Reader

What is a good approach to sync remote API data to a database?

| Software Engineering Stack Exchange | Default

Problem statement

We have a remote API that can be queried to fetch some arbitrary objects (we're expecting around 500 thousand records). Our application needs fast access to this data (faster than the API can provide) so we're using a relational database as a read-only cache.
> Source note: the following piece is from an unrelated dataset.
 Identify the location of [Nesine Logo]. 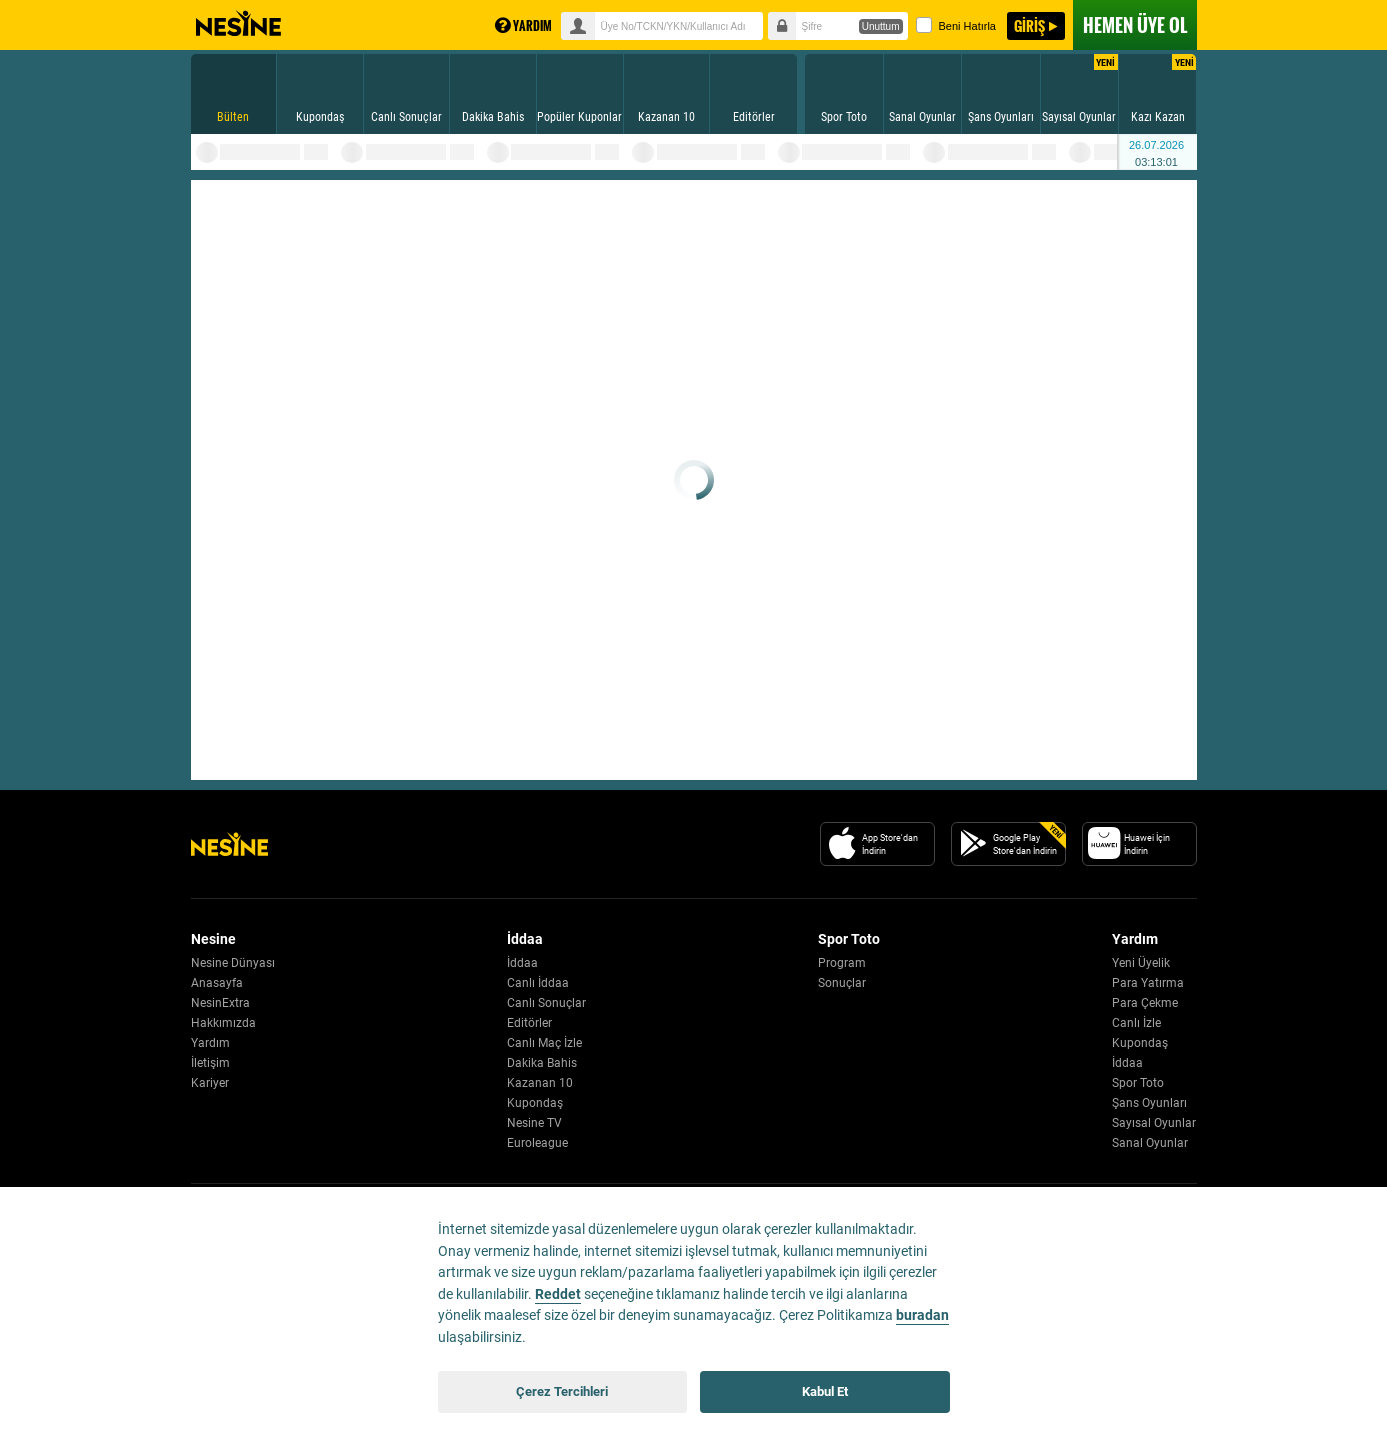
(229, 844).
The question is how best to keep the DB in sync with the remote API such that the data in the DB is no older than a few minutes. Our application is an authorization engine that reads attributes from the DB to make Permit/Deny decisions. When an attribute changes at the remote API our auth engine must know about it within minutes to prevent unauthorized access.

Possible approaches

  1. Write a program that periodically fetches data from the API, compares it to the data in the DB, and does some clever diffing to update what needs updating.
    1. I'm worried about the complexity of implementing and testing this.
    2. It seems inefficient to compare every single record on both sides.
  2. Write a program that fetches data from the API and simply replaces everything in the DB without doing a diff.
    1. To avoid discrepancies this replace will have to be an atomic transaction, but I worry about how long the transaction will take (and block queries to the DB). Especially if we have to run it frequently.
  3. Use some already-built API-to-DB syncing tool. Do you know of any?